- Task to carry out: Look through the records below and say how many lines include "получить". Give only that number.

##### Supplied records

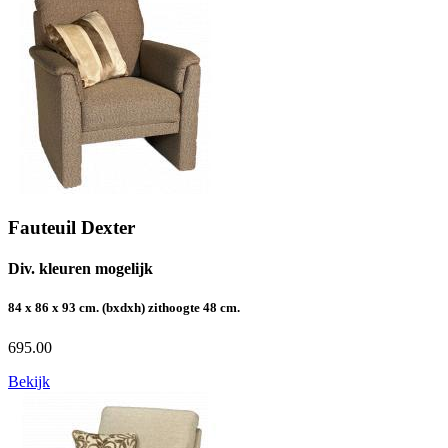
Fauteuil Dexter
Div. kleuren mogelijk
84 x 86 x 93 cm. (bxdxh) zithoogte 48 cm.
695.00
Bekijk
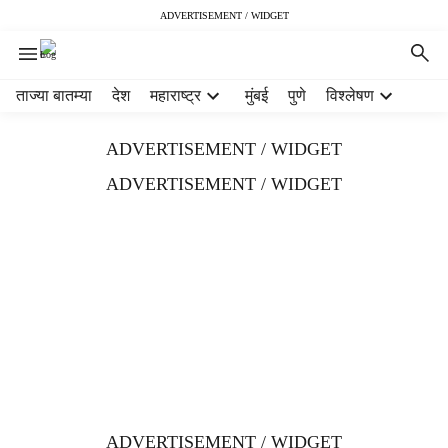
ADVERTISEMENT / WIDGET
H
ताज्या बातम्या
देश
महाराष्ट्र
मुंबई
पुणे
विश्लेषण
e
a
ADVERTISEMENT / WIDGET
d
e
ADVERTISEMENT / WIDGET
r
m
e
n
u
i
t
e
m
s
ADVERTISEMENT / WIDGET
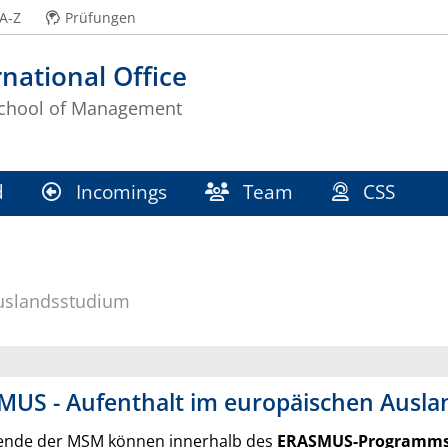
A-Z
Prüfungen
rnational Office
School of Management
d
Incomings
Team
CSS
uslandsstudium
MUS - Aufenthalt im europäischen Ausla
ende der MSM können innerhalb des
ERASMUS-Programm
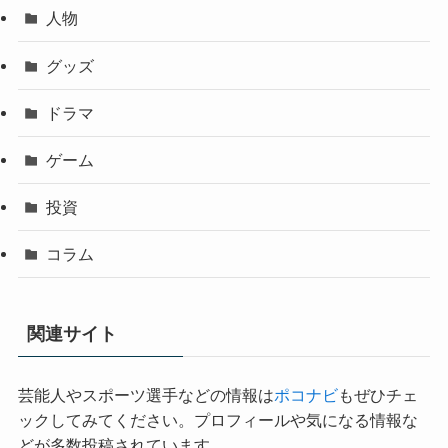
人物
グッズ
ドラマ
ゲーム
投資
コラム
関連サイト
芸能人やスポーツ選手などの情報は
ポコナビ
もぜひチェ
ックしてみてください。プロフィールや気になる情報な
どが多数投稿されています。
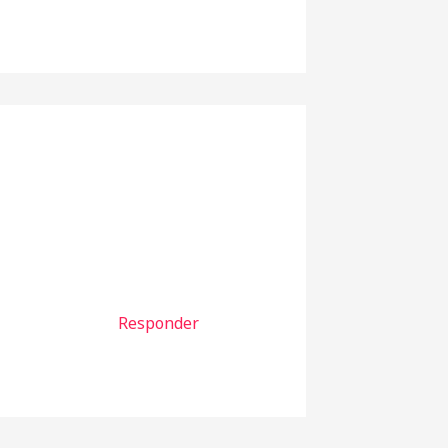
Responder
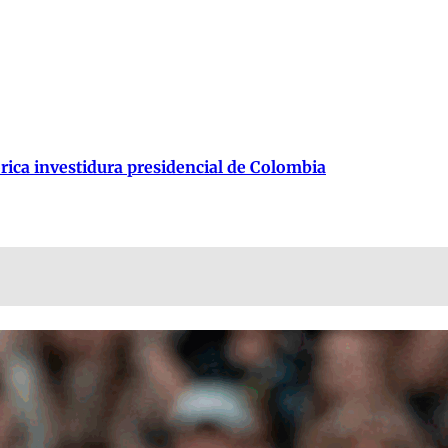
órica investidura presidencial de Colombia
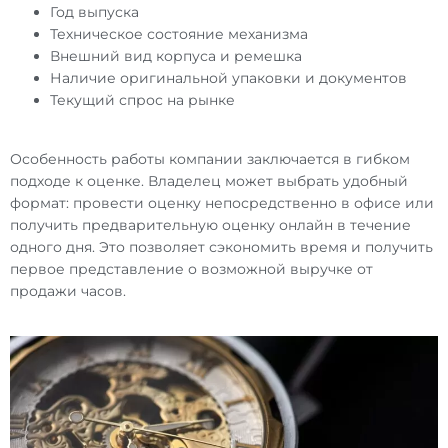
Год выпуска
Техническое состояние механизма
Внешний вид корпуса и ремешка
Наличие оригинальной упаковки и документов
Текущий спрос на рынке
Особенность работы компании заключается в гибком
подходе к оценке. Владелец может выбрать удобный
формат: провести оценку непосредственно в офисе или
получить предварительную оценку онлайн в течение
одного дня. Это позволяет сэкономить время и получить
первое представление о возможной выручке от
продажи часов.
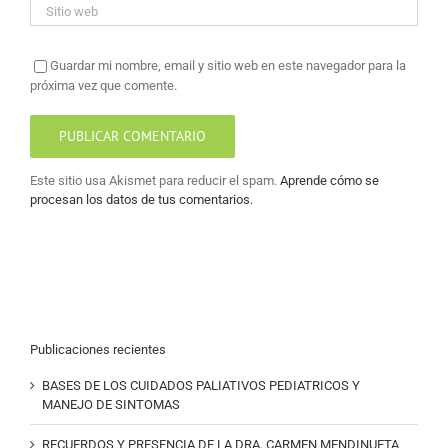
Guardar mi nombre, email y sitio web en este navegador para la
próxima vez que comente.
Este sitio usa Akismet para reducir el spam.
Aprende cómo se
procesan los datos de tus comentarios.
Publicaciones recientes
BASES DE LOS CUIDADOS PALIATIVOS PEDIATRICOS Y
MANEJO DE SINTOMAS
RECUERDOS Y PRESENCIA DE LA DRA. CARMEN MENDINUETA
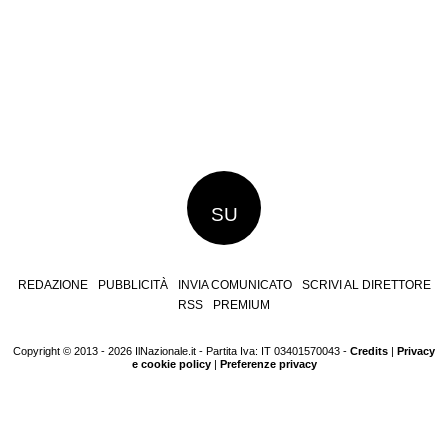
SU
REDAZIONE
PUBBLICITÀ
INVIA COMUNICATO
SCRIVI AL DIRETTORE
RSS
PREMIUM
Copyright © 2013 - 2026 IlNazionale.it - Partita Iva: IT 03401570043 -
Credits
|
Privacy
e cookie policy
|
Preferenze privacy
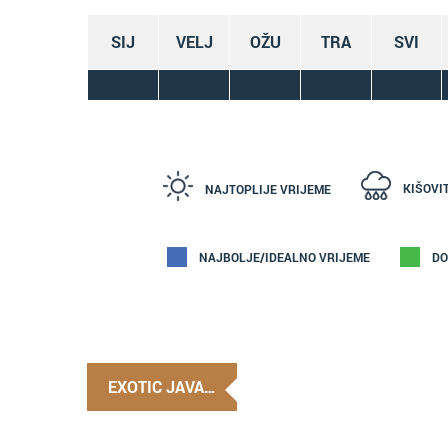
SIJ
VELJ
OŽU
TRA
SVI
KIŠOVI
NAJTOPLIJE VRIJEME
NAJBOLJE/IDEALNO VRIJEME
DO
EXOTIC JAVA…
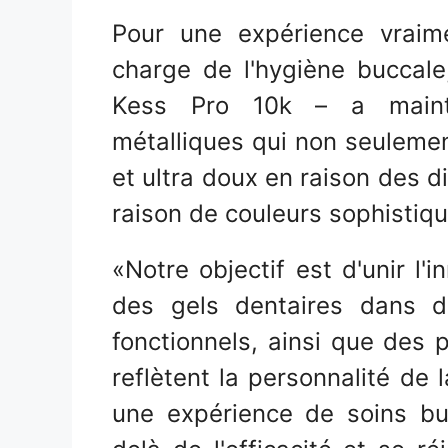
Pour une expérience vraim
charge de l'hygiène buccale
Kess Pro 10k – a maint
métalliques qui non seulemen
et ultra doux en raison des di
raison de couleurs sophistiqu
«Notre objectif est d'unir l'
des gels dentaires dans d
fonctionnels, ainsi que des
reflètent la personnalité de 
une expérience de soins bu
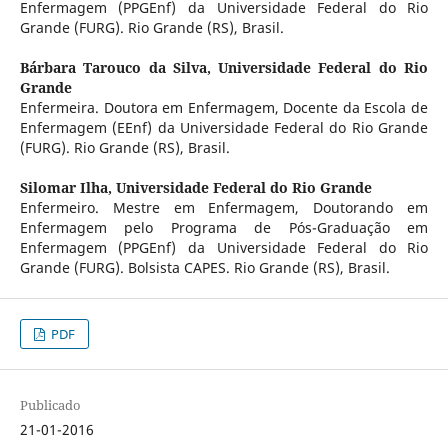
Enfermagem (PPGEnf) da Universidade Federal do Rio
Grande (FURG). Rio Grande (RS), Brasil.
Bárbara Tarouco da Silva,
Universidade Federal do Rio
Grande
Enfermeira. Doutora em Enfermagem, Docente da Escola de
Enfermagem (EEnf) da Universidade Federal do Rio Grande
(FURG). Rio Grande (RS), Brasil.
Silomar Ilha,
Universidade Federal do Rio Grande
Enfermeiro. Mestre em Enfermagem, Doutorando em
Enfermagem pelo Programa de Pós-Graduação em
Enfermagem (PPGEnf) da Universidade Federal do Rio
Grande (FURG). Bolsista CAPES. Rio Grande (RS), Brasil.
PDF
Publicado
21-01-2016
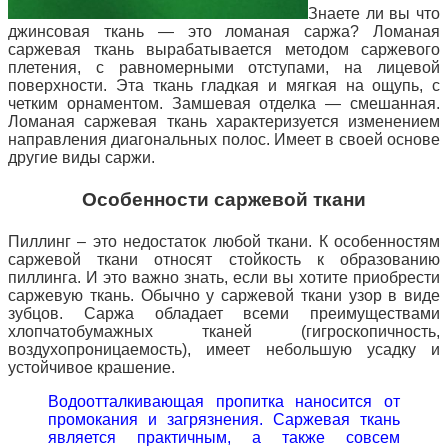
Знаете ли вы что
джинсовая ткань — это ломаная саржа? Ломаная
саржевая ткань вырабатывается методом саржевого
плетения, с равномерными отступами, на лицевой
поверхности. Эта ткань гладкая и мягкая на ощупь, с
четким орнаментом. Замшевая отделка — смешанная.
Ломаная саржевая ткань характеризуется изменением
направления диагональных полос. Имеет в своей основе
другие виды саржи.
Особенности саржевой ткани
Пиллинг – это недостаток любой ткани. К особенностям
саржевой ткани относят стойкость к образованию
пиллинга. И это важно знать, если вы хотите приобрести
саржевую ткань. Обычно у саржевой ткани узор в виде
зубцов. Саржа обладает всеми преимуществами
хлопчатобумажных тканей (гигроскопичность,
воздухопроницаемость), имеет небольшую усадку и
устойчивое крашение.
Водоотталкивающая пропитка наносится от
промокания и загрязнения. Саржевая ткань
является практичным, а также совсем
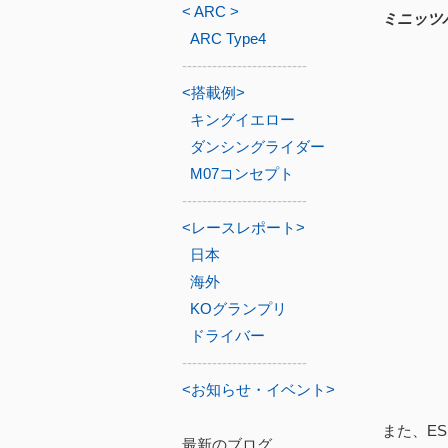
< ARC >
ミニッツ
ARC Type4
-------------------------
<搭載例>
キングイエロー
ダンシングライダー
M07コンセプト
-------------------------
<レースレポート>
日本
海外
KOグランプリ
ドライバー
-------------------------
<お知らせ・イベント>
また、ES
最新のブログ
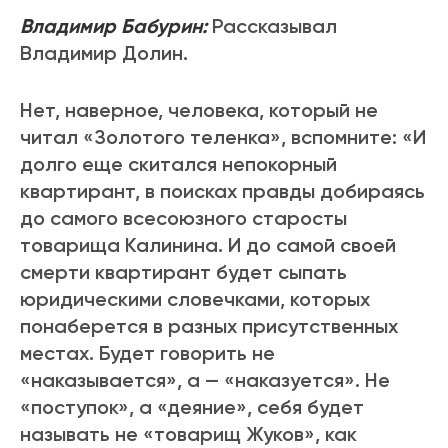
Владимир Бабурин:
Рассказывал
Владимир Долин.
Нет, наверное, человека, который не
читал «Золотого теленка», вспомните: «И
долго еще скитался непокорный
квартирант, в поисках правды добираясь
до самого всесоюзного старосты
товарища Калинина. И до самой своей
смерти квартирант будет сыпать
юридическими словечками, которых
понаберется в разных присутственных
местах. Будет говорить не
«наказывается», а — «наказуется». Не
«поступок», а «деяние», себя будет
называть не «товарищ Жуков», как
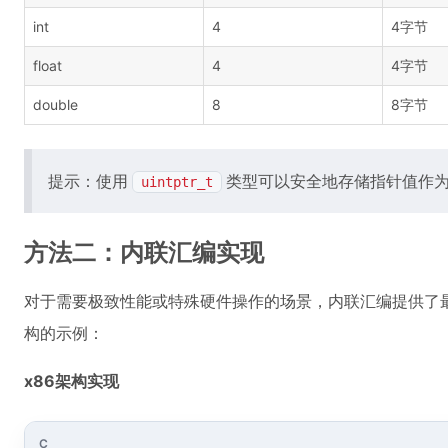
int
4
4字节
float
4
4字节
double
8
8字节
提示：使用
类型可以安全地存储指针值作
uintptr_t
方法二：内联汇编实现
对于需要极致性能或特殊硬件操作的场景，内联汇编提供了最
构的示例：
x86架构实现
C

##########

- Answer below: 2